Le confessioni di Noa Weber
Noa Weber è una giovane donna di Gerusalemme. Ѐ affermata, decisa, parla e professa il femminismo. Non si ferma di fronte al sistema chiuso e bigotto del suo paese e lo dimostra prendendosi libertà e amando tutti gli uomini che ha voglia di amare. Non s’interessa dei pregiudizi degli altri né tantomeno del loro pensiero, nonostante viva in un paese dalle forti repressioni. Scrive e lo fa con successo dando vita a Nira Woolf, un’eroina alla quale spesso si appiglia per non affrontare la vita. Perché la protagonista non perde mai l’equilibrio, almeno non prima di incontrare Alek, uno studente anarchico immigrato dalla Russia che l’ha sposata poco più che adolescente semplicemente per evitare che facesse il servizio militare. Dalla loro unione – che per Noa è tutto – nasce la piccola Hagar. Un rapporto difficile il loro, ma anche denso di avvenimenti ed emozioni, sicuramente vissuto in modo diverso dalle due parti. Per Noa si tratta di un amore vero, sentito, che va oltre a qualsiasi cosa, per Alek, soltanto un semplice amore, una donna da amare quando ne ha bisogno e un punto di riferimento quando le cose si fanno troppo dure. Lui si trasferisce per la difficile situazione politica del paese, fugge, da un posto a un altro e lei lo aspetta, sempre, in silenzio…

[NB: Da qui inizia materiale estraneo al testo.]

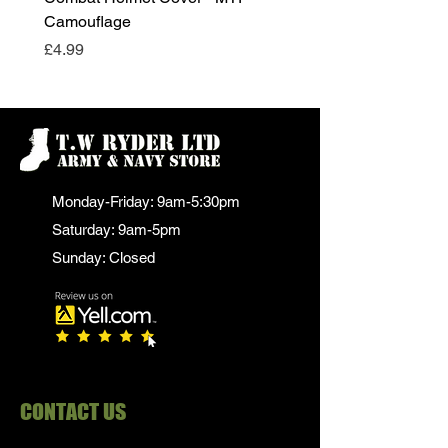
Camouflage
Price
£24.99
Price
£4.99
Monday-Friday: 9am-5:30pm
Saturday: 9am-5pm
Sunday: Closed
CONTACT US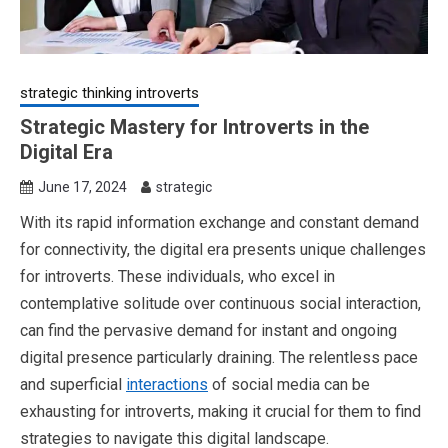
strategic thinking introverts
Strategic Mastery for Introverts in the
Digital Era
June 17, 2024
strategic
With its rapid information exchange and constant demand
for connectivity, the digital era presents unique challenges
for introverts. These individuals, who excel in
contemplative solitude over continuous social interaction,
can find the pervasive demand for instant and ongoing
digital presence particularly draining. The relentless pace
and superficial
interactions
of social media can be
exhausting for introverts, making it crucial for them to find
strategies to navigate this digital landscape.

Gail Hareven – alla sua prima pubblicazione in Italia – tesse la trama di un romanzo forte, a tratti anche un po’ crudo, che racconta in modo velato le vicende difficili di un paese chiuso, ma senza essere troppo negativa. L’autrice, infatti, in molti punti usa un’ironia pungente e una descrizione dell’amore quasi adolescenziale, come quando narra il primo incontro tra la giovane e lo studente al quale basta un semplice gesto per legarla a lui per sempre. Un’ironia che viene usata anche quando la protagonista deride un po’ per gioco un po’ con viva consapevolezza le donne che amano troppo perché non hanno autonomia, perché spesso si fanno sopraffare dai mariti, perché dagli uomini accettano tutto, eppure, non è così tanto diversa da loro quando s’innamora di quello stesso studente anarchico che l’ha attratta a sé con un gesto. Un amore che la farà gioire, trepidare, soffrire, sperare, impazzire. Un libro denso di storie e di vita che scorre lungo le oltre trecento pagine scritte in prima persona, sottoforma di diario, suddivise in capitoli che prendono il titolo dai momenti della vita di Noa e del suo amore che la coinvolge e la condiziona. Le confessioni di Noa Weber – che ha vinto il premio Sapir in Israele e il Best Translated Novel Award negli Stati Uniti - è un romanzo per chi non ama soltanto leggere ma anche entrare nelle vicende, mentre l’autore le crea, le racconta, ora con delicatezza, ora con più intensità. Sfogliando le sue pagine, spesso, sembra di far parte di quel contorno di colori ed emozioni che, pur essendo diversi, riescono a legarsi senza difficoltà.